Supplied records:
+-------+
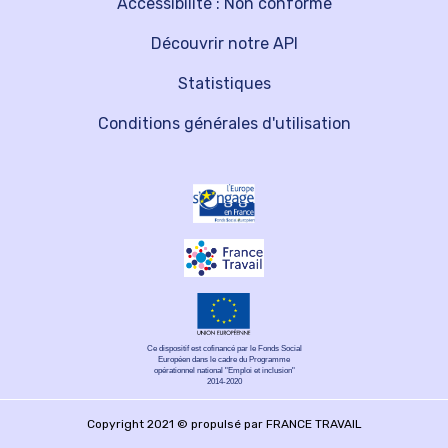
Accessibilité : Non conforme
Découvrir notre API
Statistiques
Conditions générales d'utilisation
Ce dispositif est cofinancé par le Fonds Social
Européen dans le cadre du Programme
opérationnel national "Emploi et inclusion"
2014-2020
Copyright 2021 © propulsé par FRANCE TRAVAIL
+-------+
Task goal:
Only the last part of the entries above is needed: please copy the line with "Découvrir notre API" and each line after it exactly.

Answer section:
Découvrir notre API
Statistiques
Conditions générales d'utilisation
Ce dispositif est cofinancé par le Fonds Social
Européen dans le cadre du Programme
opérationnel national "Emploi et inclusion"
2014-2020
Copyright 2021 © propulsé par FRANCE TRAVAIL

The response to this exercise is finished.